A physical model for the 0 < z < 8 redshift evolution of the galaxy UV luminosity and stellar mass functions

TL;DR

This paper introduces a physical model linking galaxy UV luminosity and stellar mass evolution from redshift 0 to 8 to dark matter halo assembly and gas infall, successfully fitting observed functions without requiring evolving star formation efficiency.

Contribution

The model provides a unified framework for galaxy evolution driven by dark matter halo growth, calibrated at z=4, and predicts the evolution of galaxy properties across cosmic time.

Findings

Model fits the z=4 luminosity and stellar mass functions.

Accurately predicts evolution of galaxy functions from z=0 to 8.
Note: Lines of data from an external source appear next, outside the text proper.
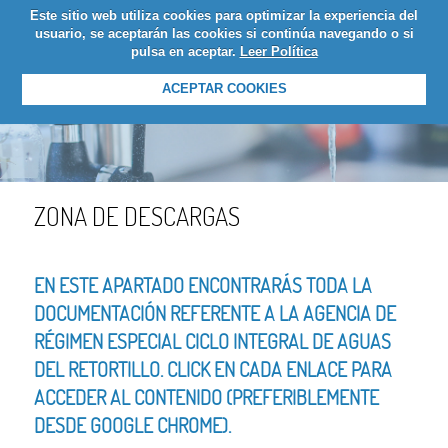
Este sitio web utiliza cookies para optimizar la experiencia del
LOGIN
usuario, se aceptarán las cookies si continúa navegando o si
pulsa en aceptar.
Leer Política
ACEPTAR COOKIES
ZONA DE DESCARGAS
EN ESTE APARTADO ENCONTRARÁS TODA LA
DOCUMENTACIÓN REFERENTE A LA AGENCIA DE
RÉGIMEN ESPECIAL CICLO INTEGRAL DE AGUAS
DEL RETORTILLO. CLICK EN CADA ENLACE PARA
ACCEDER AL CONTENIDO (PREFERIBLEMENTE
DESDE GOOGLE CHROME).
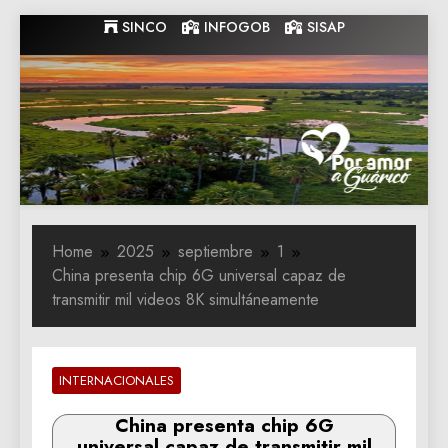
Skip
SINCO
INFOGOB
SISAP
to
content
Gobernacion
Gobernacion de Guarico
de Guarico
Home
2025
septiembre
1
China presenta chip 6G universal capaz de
transmitir mil videos 8K simultáneamente
INTERNACIONALES
China presenta chip 6G
universal capaz de transmitir mil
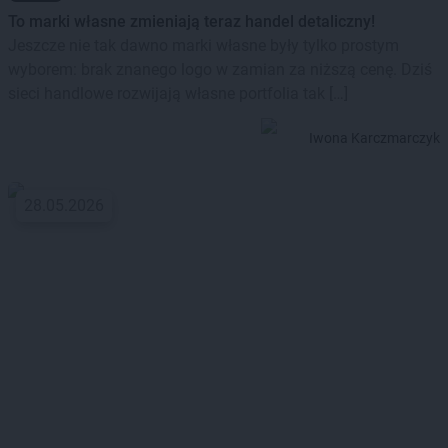
To marki własne zmieniają teraz handel detaliczny!
Jeszcze nie tak dawno marki własne były tylko prostym
wyborem: brak znanego logo w zamian za niższą cenę. Dziś
sieci handlowe rozwijają własne portfolia tak […]
Iwona Karczmarczyk
28.05.2026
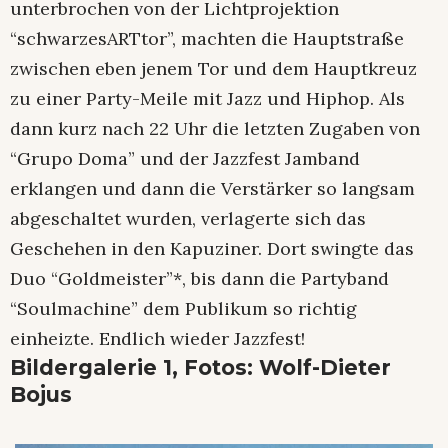
unterbrochen von der Lichtprojektion
“schwarzesARTtor”, machten die Hauptstraße
zwischen eben jenem Tor und dem Hauptkreuz
zu einer Party-Meile mit Jazz und Hiphop. Als
dann kurz nach 22 Uhr die letzten Zugaben von
“Grupo Doma” und der Jazzfest Jamband
erklangen und dann die Verstärker so langsam
abgeschaltet wurden, verlagerte sich das
Geschehen in den Kapuziner. Dort swingte das
Duo “Goldmeister”*, bis dann die Partyband
“Soulmachine” dem Publikum so richtig
einheizte. Endlich wieder Jazzfest!
Bildergalerie 1, Fotos: Wolf-Dieter
Bojus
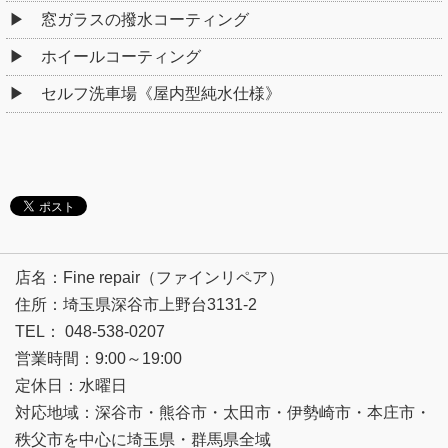
窓ガラスの撥水コーティング
ホイールコーティング
セルフ洗車場《屋内型純水仕様》
店名：Fine repair（ファインリペア）
住所：埼玉県深谷市上野台3131-2
TEL： 048-538-0207
営業時間：9:00～19:00
定休日：水曜日
対応地域：深谷市・熊谷市・太田市・伊勢崎市・本庄市・
秩父市を中心に埼玉県・群馬県全域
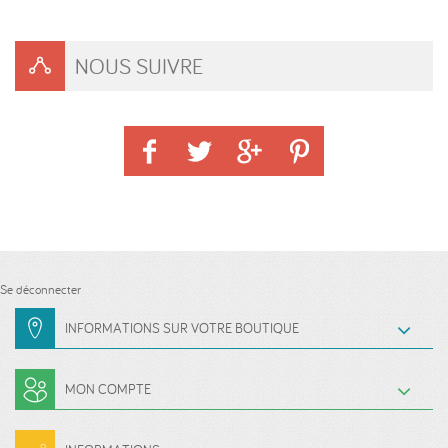
NOUS SUIVRE
Se déconnecter
INFORMATIONS SUR VOTRE BOUTIQUE
MON COMPTE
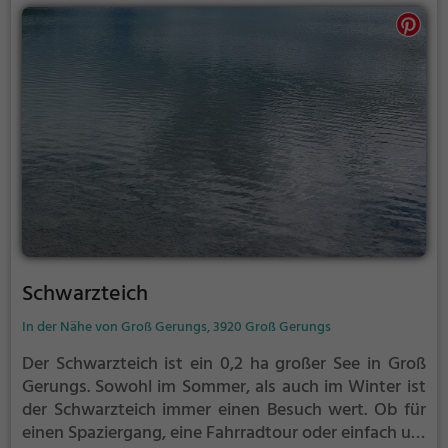
Schwarzteich
In der Nähe von Groß Gerungs, 3920 Groß Gerungs
Der Schwarzteich ist ein 0,2 ha großer See in Groß
Gerungs.
Sowohl im Sommer, als auch im Winter ist
der Schwarzteich immer einen Besuch wert. Ob für
einen Spaziergang, eine Fahrradtour oder einfach um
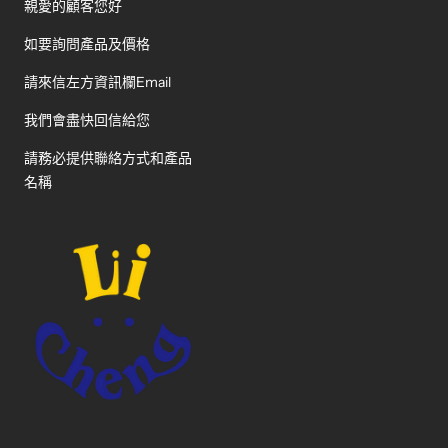
親愛的顧客您好
如要詢問產品及價格
請來信左方資訊欄Email
我們會盡快回信給您
請務必提供聯絡方式和產品
名稱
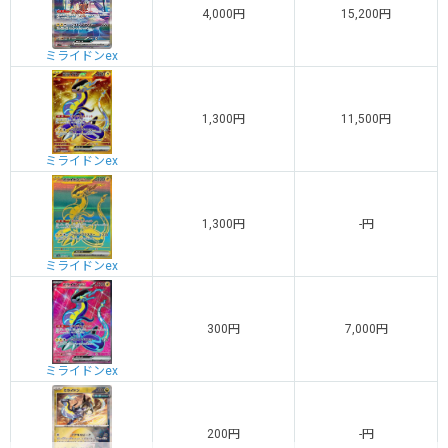
4,000円
15,200円
ミライドンex
1,300円
11,500円
ミライドンex
1,300円
-円
ミライドンex
300円
7,000円
ミライドンex
200円
-円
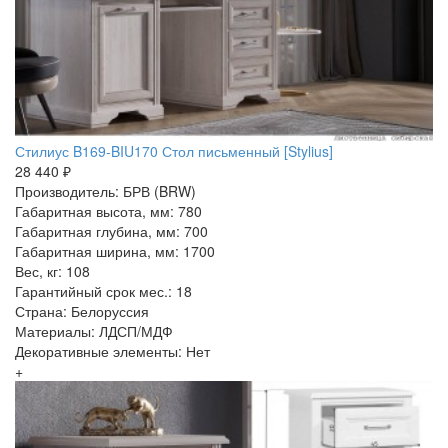
Стилиус B169-BIU170 Стол письменный [Stylius]
28 440 ₽
Производитель: БРВ (BRW)
Габаритная высота, мм: 780
Габаритная глубина, мм: 700
Габаритная ширина, мм: 1700
Вес, кг: 108
Гарантийный срок мес.: 18
Страна: Белоруссия
Материалы: ЛДСП/МДФ
Декоративные элементы: Нет
+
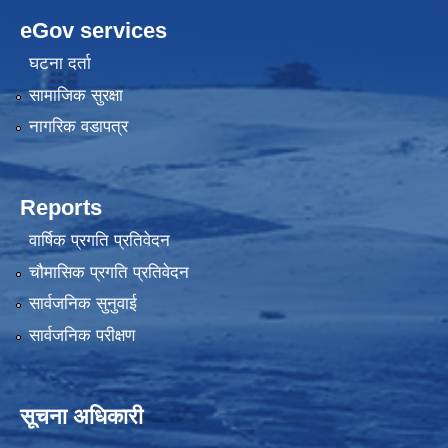
eGov services
घटना दर्ता
सामाजिक सुरक्षा
नागरिक वडापत्र
Reports
वार्षिक प्रगति प्रतिवेदन
चौमासिक प्रगति प्रतिवेदन
सार्वजनिक सुनुवाई
सार्वजनिक परीक्षण
सूचना अधिकारी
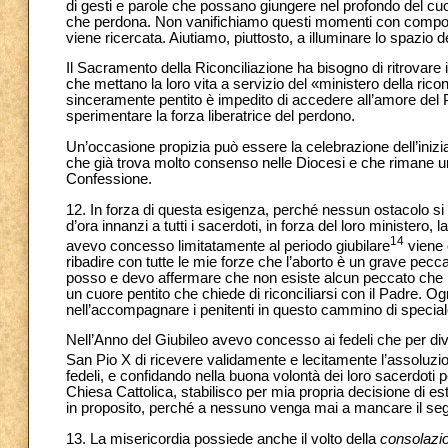
di gesti e parole che possano giungere nel profondo del cuo
che perdona. Non vanifichiamo questi momenti con comport
viene ricercata. Aiutiamo, piuttosto, a illuminare lo spazio 
Il Sacramento della Riconciliazione ha bisogno di ritrovare i
che mettano la loro vita a servizio del «ministero della ricon
sinceramente pentito è impedito di accedere all’amore del Padr
sperimentare la forza liberatrice del perdono.
Un’occasione propizia può essere la celebrazione dell’inizi
che già trova molto consenso nelle Diocesi e che rimane un
Confessione.
12. In forza di questa esigenza, perché nessun ostacolo si i
d’ora innanzi a tutti i sacerdoti, in forza del loro ministero
14
avevo concesso limitatamente al periodo giubilare
viene 
ribadire con tutte le mie forze che l’aborto è un grave pecca
posso e devo affermare che non esiste alcun peccato che l
un cuore pentito che chiede di riconciliarsi con il Padre. O
nell’accompagnare i penitenti in questo cammino di speciale
Nell’Anno del Giubileo avevo concesso ai fedeli che per dive
San Pio X di ricevere validamente e lecitamente l’assoluzi
fedeli, e confidando nella buona volontà dei loro sacerdoti 
Chiesa Cattolica, stabilisco per mia propria decisione di est
in proposito, perché a nessuno venga mai a mancare il segn
13. La misericordia possiede anche il volto della
consolazi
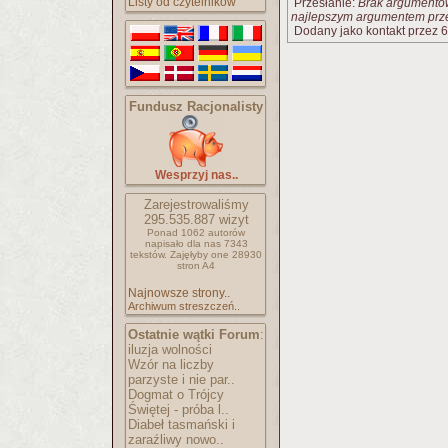
Listy od czytelników
Przesłanie:
Brak argumentów
najlepszym argumentem prze
Dodany jako kontakt przez 6
Fundusz Racjonalisty
Wesprzyj nas..
Zarejestrowaliśmy
295.535.887
wizyt
Ponad 1062 autorów
napisało
dla nas 7343
tekstów.
Zajęłyby one 28930
stron A4
Najnowsze strony..
Archiwum streszczeń..
Ostatnie wątki Forum
:
iluzja wolności
Wzór na liczby
parzyste i nie par..
Dogmat o Trójcy
Świętej - próba l..
Diabeł tasmański i
zaraźliwy nowo..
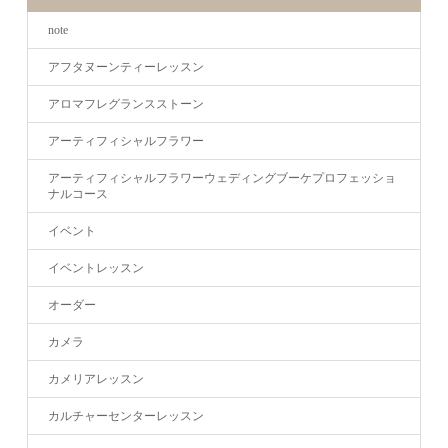
note
アフタヌーンティーレッスン
アロマフレグランスストーン
アーティフィシャルフラワー
アーティフィシャルフラワーウェディングブーケプロフェッショ
ナルコース
イベント
イベントレッスン
オーダー
カメラ
カメリアレッスン
カルチャーセンターレッスン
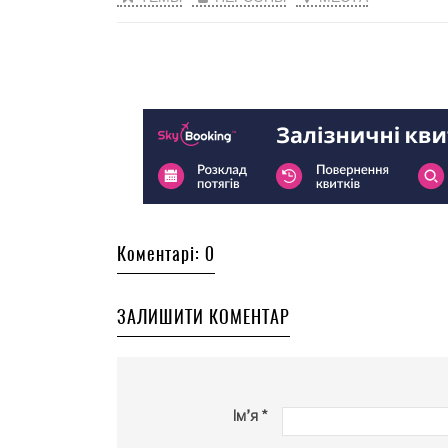
Коментарі: 0
ЗАЛИШИТИ КОМЕНТАР
Ім’я *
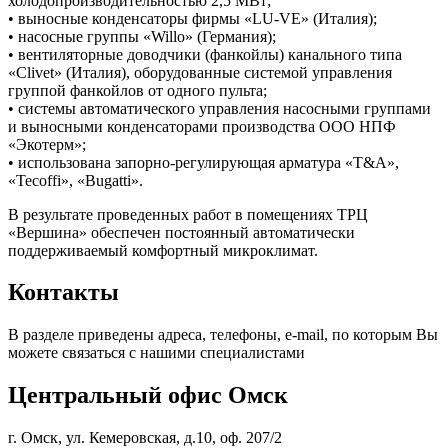
холодопроизводительностью 2,5 МВт;
• выносные конденсаторы фирмы «LU-VE» (Италия);
• насосные группы «Willo» (Германия);
• вентиляторные доводчики (фанкойлы) канального типа
«Clivet» (Италия), оборудованные системой управления
группой фанкойлов от одного пульта;
• системы автоматического управления насосными группами
и выносными конденсаторами производства ООО НПФ
«Экотерм»;
• использована запорно-регулирующая арматура «T&A»,
«Tecoffi», «Bugatti».
В результате проведенных работ в помещениях ТРЦ
«Вершина» обеспечен постоянный автоматически
поддерживаемый комфортный микроклимат.
Контакты
В разделе приведены адреса, телефоны, e-mail, по которым Вы
можете связаться с нашими специалистами
Центральный офис Омск
г. Омск, ул. Кемеровская, д.10, оф. 207/2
Highlights dark matter halo build-up as primary driver of galaxy evolution.

Abstract

We present a model to understand the redshift evolution of the UV luminosity and stellar mass functions of Lyman Break Galaxies. Our approach is based on the assumption that the luminosity and stellar mass of a galaxy is related to its dark matter halo assembly and gas infall rate. Specifically, galaxies experience a burst of star formation at the halo assembly time, followed by a constant star formation rate, representing a secular star formation activity sustained by steady gas accretion. Star formation from steady gas accretion is the dominant contribution to the galaxy UV luminosity at all redshifts. The model is calibrated by constructing a galaxy luminosity versus halo mass relation at $z=4$ via abundance matching. After this luminosity calibration, the model naturally fits the $z=4$ stellar mass function, and correctly predicts the evolution of both luminosity and stellar mass functions from $z=0$ to $z=8$. While the details of star formation efficiency and feedback are hidden within our calibrated luminosity versus halo mass relation, our study highlights that the primary driver of galaxy evolution across cosmic time is the build-up of dark matter halos, without the need to invoke a redshift dependent efficiency in converting gas into stars.